On a recent visit to my local Sam’s Club, I noticed a big difference when leaving the store. Instead of new products piled high on the way out the door — placed there in the hopes of enticing one last sale — there was a long line of flatbed carts, each stacked with multiple orders. Next to the cart procession was an array of refrigerated cases, and again, each was loaded with pickup and delivery orders that were lined up like little soldiers.
I was impressed, but not surprised, by the changes at Sam’s Club. Over the last few months, I’ve been looking at how the pandemic is transforming how the refrigeration industry operates, and it’s evident that change is everywhere.
For contractors, work never slowed down in supermarkets, which were considered essential businesses and stayed open just about everywhere. Grocers leaned on their contractor partners to quickly help them do everything from installing sneeze guards at checkout stands and counters to replacing and/or upgrading HVAC filters in an effort to mitigate transmission of COVID-19. This type of work will likely continue going forward, as will the focus on rigorous cleaning of refrigerated cases and ensuring stores have the proper amount of outside air and ventilation.
Contractors are also expecting to be busier over the next year with remodels and retrofits, which many grocers put off doing during the pandemic. Given record sales earlier this year, many food retailers are now flush with cash and looking to replace equipment that was used hard as shoppers swarmed stores to stock their pantries.
But instead of just replacing existing equipment with the same type, grocers may be looking for greater flexibility, so they can more easily move refrigerated cases around in response to customer demand. Or like Sam’s Club, they may be interested in adding cases in new places for grocery pickup and/or delivery. Some grocery stores may want larger coolers in the back room as well for similar purposes.
Many are also expecting a boom in the cold storage business, which was already growing before the pandemic. One contractor recently told me that several major food retailers in his area are already planning to build large distribution facilities. He predicts that retail outlets will get smaller as they transition to warehouse-type situations, so orders can be processed more quickly for delivery or pickup.
In a recent article, Katrina Krites, marketing and business development manager, food retail, cold chain at Emerson, noted that it is likely that the industry will see continuous innovations in click-and-collect as many retailers experiment with various store formats. “In many cases, existing stores are not ideally or efficiently laid out to handle large amounts of online orders, and having employees on the sales floor picking to fulfill orders can disrupt the in-store shopper experience. To support this increasing demand, we may see more micro-fulfillment centers and dark stores dedicated exclusively to the fulfillment of online orders.”
And sure enough, “dark stores” have been in the news a lot lately. These stores are often former supermarkets that have been converted into warehouses that are designed specifically for fulfilling e-commerce orders. There is no retail space, as they are not open to the public, although some offer curbside pick-up service only. Several food retailers, including Whole Foods, Giant Eagle, and Stop & Shop, have opened dark stores and are apparently looking to expand these types of locations in response to consumer demand.
The Texas-based supermarket chain, H-E-B, has responded to the growing demand for online fulfillment by deploying a number of automated micro-fulfillment centers that will support the chain’s curbside pick-up and delivery business.
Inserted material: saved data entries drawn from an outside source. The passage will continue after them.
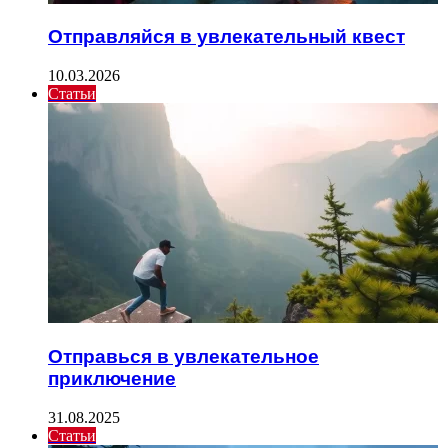
Отправляйся в увлекательный квест
10.03.2026
Статьи
Отправься в увлекательное
приключение
31.08.2025
Статьи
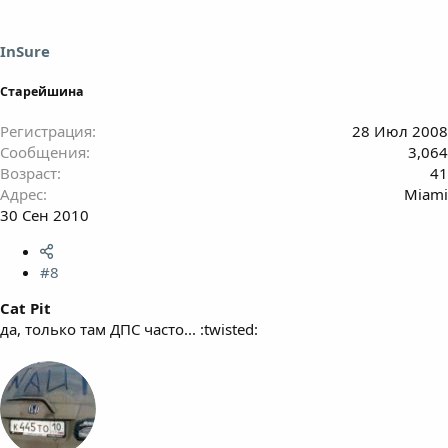
InSure
Старейшина
Регистрация
28 Июл 2008
Сообщения
3,064
Возраст
41
Адрес
Miami
30 Сен 2010
#8
Cat Pit
да, только там ДПС часто... :twisted:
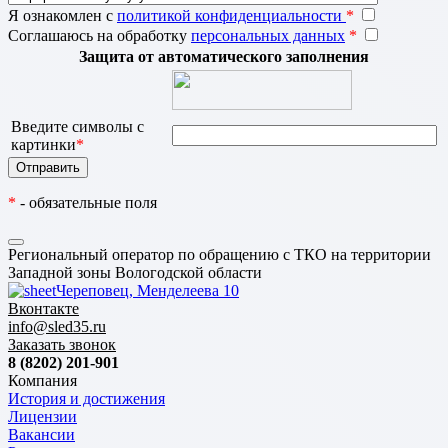
Я ознакомлен с
политикой конфиденциальности
*
Соглашаюсь на обработку
персональных данных
*
Защита от автоматического заполнения
Введите символы с
картинки
*
*
- обязательные поля
Региональный оператор по обращению с ТКО на территории
Западной зоны Вологодской области
Череповец, Менделеева 10
Вконтакте
info@sled35.ru
Заказать звонок
8 (8202) 201-901
Компания
История и достижения
Лицензии
Вакансии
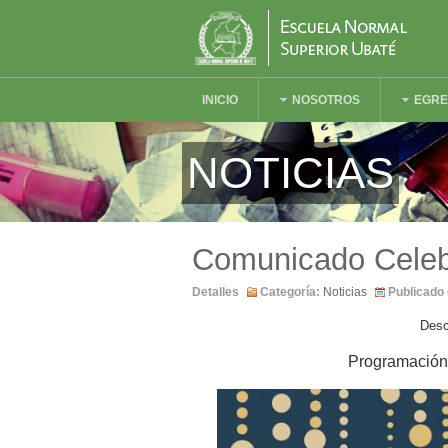
INICIO
NOSOTROS
EGR
NOTICIAS
Comunicado Celeb
Detalles
Categoría:
Noticias
Publicado 
Desc
Programación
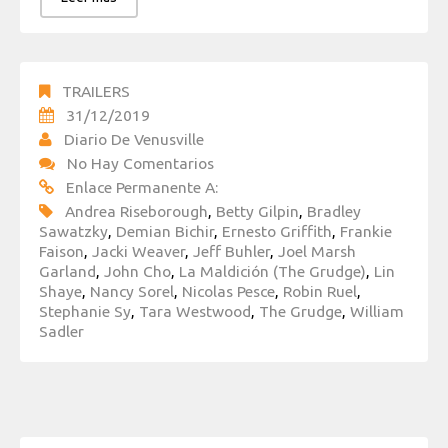
TRAILERS
31/12/2019
Diario De Venusville
No Hay Comentarios
Enlace Permanente A:
Andrea Riseborough
,
Betty Gilpin
,
Bradley
Sawatzky
,
Demian Bichir
,
Ernesto Griffith
,
Frankie
Faison
,
Jacki Weaver
,
Jeff Buhler
,
Joel Marsh
Garland
,
John Cho
,
La Maldición (The Grudge)
,
Lin
Shaye
,
Nancy Sorel
,
Nicolas Pesce
,
Robin Ruel
,
Stephanie Sy
,
Tara Westwood
,
The Grudge
,
William
Sadler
These micro-fulfillment centers are usually smaller in size and are designed to bring the online fulfillment process closer to the customer.
For those who think innovations such as these will disappear in the near future, you may want to think again. A recent survey by Charleston|Orwig and Menu Matters showed that nearly 75 percent of consumers remain concerned about catching COVID-19 while grocery shopping, which is probably why 50 percent of polled consumers said they were using one or more options for grocery delivery or pick-up. Food retailers want to serve this need, which is why they are investing in a growing number of dark stores and/or micro-fulfillment centers. And they will be looking to their HVACR contractors to provide the expertise needed to open these types of facilities, which means business could be booming for quite some time.